Let’s concede one point. ICD-10 is going to cause some problems from organizations no matter the side of the current argument they’re on. Whether the current go-forward plan continues or the deadline is delayed again, someone is going to receive a bit of unwanted attention related to the regulation.
The latest news to that end is that emergency departments now possibly could feel the negative effects of moving from the ICD-9 code set to ICD-10, or so says the American Journal of Emergency Medicine in a new report published this month. According to the statement, as many as 25 percent of ERs could face troubles with the new codes.
The problems the new codes could create would likely affect reimbursement and clinical documentation, complicating tasks faced by emergency physicians, such as justifying hospital admissions and reporting certain diseases to public health departments, say researchers at the University of Illinois at Chicago.
The university researchers reported that 27 percent of the 1,830 commonly used emergency room ICD-9 codes had “convoluted mappings that could create problems with reporting or reimbursement.” They also found that when they looked at more than 24,000 actual clinical encounters in the ER, 23 percent “could be assigned incorrect codes if recommendations of the Center for Medicare and Medicaid Services were followed.”
ICD-10, set for roll out on October 1, includes more than 68,000 diagnostic codes — compared to 14,000 in ICD-9.
The researchers reported that during the past two years they have reviewed how ICD-9 codes map to ICD-10 codes, “not only for emergency medicine, but for other problematic areas, including pediatrics, patient safety reporting and long-term research.” Some ICD-9 indicator codes translate well, and some don’t map at all.
In this data set, researchers looked specifically at the codes used most often by emergency physicians, to see where problems may arise.
“Despite the wide availability of information and mapping tools, some of the challenges we face are not well understood,” said Dr. Andrew Boyd, assistant professor of biomedical and health information sciences at UIC and principal investigator on the study, in a statement.

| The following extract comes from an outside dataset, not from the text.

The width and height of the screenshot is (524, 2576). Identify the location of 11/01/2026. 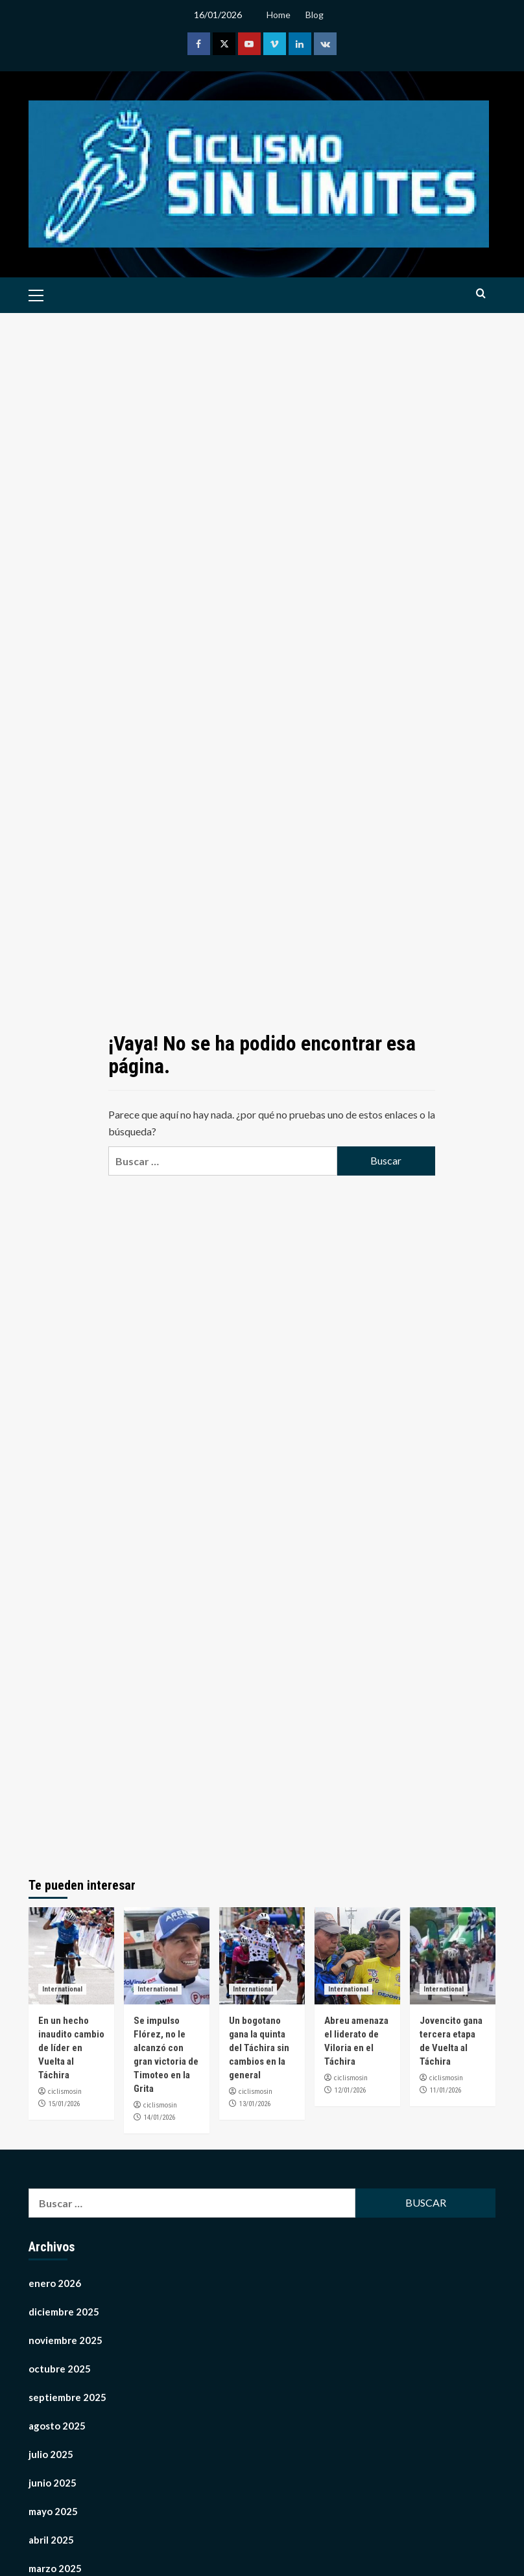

It’s worth noting that as the transition approaches, the headlines loom and that worries remain over ICD-10, especially for small practices, as NueMD has recently reported through its survey on the topics. According to FierceHealthIT, practice leaders are concerned about and feel underprepared even though they’re had a good deal of time to prepare, saying their comfort level is a little less than it should be.
The university’s report authors say about the findings of their study: “These challenges, if not addressed, may carry significant cost and workflow issues that will be shared by providers and payers alike.”
No matter the effect they have on healthcare organizations, perhaps we should also concede that some practices and providers are simply going to need some help getting to their goals, before and even after the transition.